Post by MargaretTalbot »

Okay, I'm back, with a fresh cup of coffee, a jar of peanut butter, and a spoon. Heaven.

To answer your question, Wendy, about my father's early days, touring with carnivals and tent shows through the small towns of the Midwest in the teens of twenties--I loved those stories and that material, that sense of delving into what the critic Greil Marcus calls "the old weird America." (And that's very cool that your Dad did stints as a magician.) My father's first job of that kind, in fact his first in show business, was working for a hypnotist named MacKnight. He would pose in the audience as a local boy, then be called up on stage, where he would be suspended between two chairs, and have a rock broken on his chest--an experience to which he would supposedly be impervious because he was supposedly in such a deep, paralytic slumber. (In fact, MacKnight never successfully hypnotized my father, who always felt kind of guilty about that and learned to pretend quite well--to act, in other words.
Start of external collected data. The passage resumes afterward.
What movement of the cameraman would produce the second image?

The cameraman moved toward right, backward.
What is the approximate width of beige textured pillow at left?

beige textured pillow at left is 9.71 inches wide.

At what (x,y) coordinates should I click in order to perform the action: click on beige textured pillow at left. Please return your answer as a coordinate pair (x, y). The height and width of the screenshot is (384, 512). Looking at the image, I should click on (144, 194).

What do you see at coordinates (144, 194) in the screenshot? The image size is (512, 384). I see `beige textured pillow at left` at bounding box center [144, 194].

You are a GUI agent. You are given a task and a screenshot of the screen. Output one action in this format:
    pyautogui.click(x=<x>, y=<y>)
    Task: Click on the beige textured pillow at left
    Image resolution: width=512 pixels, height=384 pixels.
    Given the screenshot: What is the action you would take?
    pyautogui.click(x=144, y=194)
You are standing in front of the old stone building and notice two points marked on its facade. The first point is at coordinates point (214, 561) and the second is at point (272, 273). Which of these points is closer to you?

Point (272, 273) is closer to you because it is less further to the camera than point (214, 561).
And it was actually a dangerous stunt--people died doing it.) In the book, I put his experience in context by exploring a hypnotism craze that spread across the country in the first couple of decades of the 20th century. There are some great stories about it, and you realize that hypnotism became a popular explanation for a while, of why teenagers ran away from home, husbands and wive strayed, and so on. I came across headlines like this "Army of Itinerant Svengalis Spread Dangerous Teaching Across the Country" or "Was Hypnotized and then Wedded."
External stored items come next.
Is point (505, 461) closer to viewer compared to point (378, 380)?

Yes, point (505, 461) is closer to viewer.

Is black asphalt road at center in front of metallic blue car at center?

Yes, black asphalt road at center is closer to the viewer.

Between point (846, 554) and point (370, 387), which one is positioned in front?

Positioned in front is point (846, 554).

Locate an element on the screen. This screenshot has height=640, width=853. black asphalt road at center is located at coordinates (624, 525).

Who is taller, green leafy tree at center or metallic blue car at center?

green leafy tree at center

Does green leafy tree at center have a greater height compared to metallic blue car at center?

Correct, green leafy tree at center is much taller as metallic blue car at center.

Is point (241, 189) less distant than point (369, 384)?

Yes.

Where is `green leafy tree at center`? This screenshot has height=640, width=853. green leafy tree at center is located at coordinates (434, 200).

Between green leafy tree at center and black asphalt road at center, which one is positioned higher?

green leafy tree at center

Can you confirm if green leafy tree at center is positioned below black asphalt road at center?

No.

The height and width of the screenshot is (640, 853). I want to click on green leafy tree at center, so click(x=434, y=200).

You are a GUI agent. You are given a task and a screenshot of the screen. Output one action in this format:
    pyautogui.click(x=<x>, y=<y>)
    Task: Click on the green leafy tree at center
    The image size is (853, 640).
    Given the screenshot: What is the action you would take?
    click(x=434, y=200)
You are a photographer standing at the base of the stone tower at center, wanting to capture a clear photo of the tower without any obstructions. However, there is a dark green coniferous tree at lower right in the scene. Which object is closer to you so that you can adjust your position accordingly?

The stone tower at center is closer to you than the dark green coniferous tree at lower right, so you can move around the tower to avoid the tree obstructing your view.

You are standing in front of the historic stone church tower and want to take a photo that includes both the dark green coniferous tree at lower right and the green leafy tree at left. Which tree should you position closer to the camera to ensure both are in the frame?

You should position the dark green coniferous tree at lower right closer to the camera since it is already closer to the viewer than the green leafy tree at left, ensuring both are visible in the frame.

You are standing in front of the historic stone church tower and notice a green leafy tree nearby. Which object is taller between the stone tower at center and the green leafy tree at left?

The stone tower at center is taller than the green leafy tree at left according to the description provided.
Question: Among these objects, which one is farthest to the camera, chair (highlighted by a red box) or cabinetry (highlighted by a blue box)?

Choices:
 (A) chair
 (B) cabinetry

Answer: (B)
About The New Yorker: I've been there as a staff writer since 2003, and it's been such a good experience. They take such care with all the aspects of getting a piece in shape for publication: editing, copy editing, fact-checking. It feels to me like my articles are sort of like Dorothy in Oz, when she's getting all buffed up--scrub, scrub here, scrub, scrub there. Can they even dye my eyes to match my gown? Jolly old town.

Charles-- Thank you for your questions and your kind remarks. I am really looking forward to reading your new book.

As for directors my father talked about or particularly enjoyed working with: William Wellman was the one he talked about the most, because he was such a vivid and sort of incorrigible personality. My Dad referred to him by his nickname, Wild Bill, talked about his experiences as a flyer in World War I. He talked about how Wellman liked to get authentic-looking fight and action scenes, so he would do things like this: in a picture called "College Coach," in which my Dad played a cocky quarterback, Wellman took the real USC and UCLA football players who were extras in the picture aside, and told him my Dad had played football for Nebraska (he was from Nebraska but he'd certainly never played football!) so they could go ahead and tackle him for real, give it all they had. They did, and they knocked my Dad out cold. (The movie is cynical and funny, a sharp satire of college football corruption, so some of these Wellmanesque stratagems probably paid off.) There's also a funny story about my father's screen test--too long to tell here--and how Wellman was convinced that my father was doing something very subversive with it when he was not. That's in the book.
Michael Curtiz was someone he talked about, too--partly because his slightly fractured English produced some memorably baffling directions: "Go when I don't say stand still" was one that threw my Dad, and that he used to quote with us. (And of course, he famously said, "Bring on the empty horses" when he wanted horses without riders.)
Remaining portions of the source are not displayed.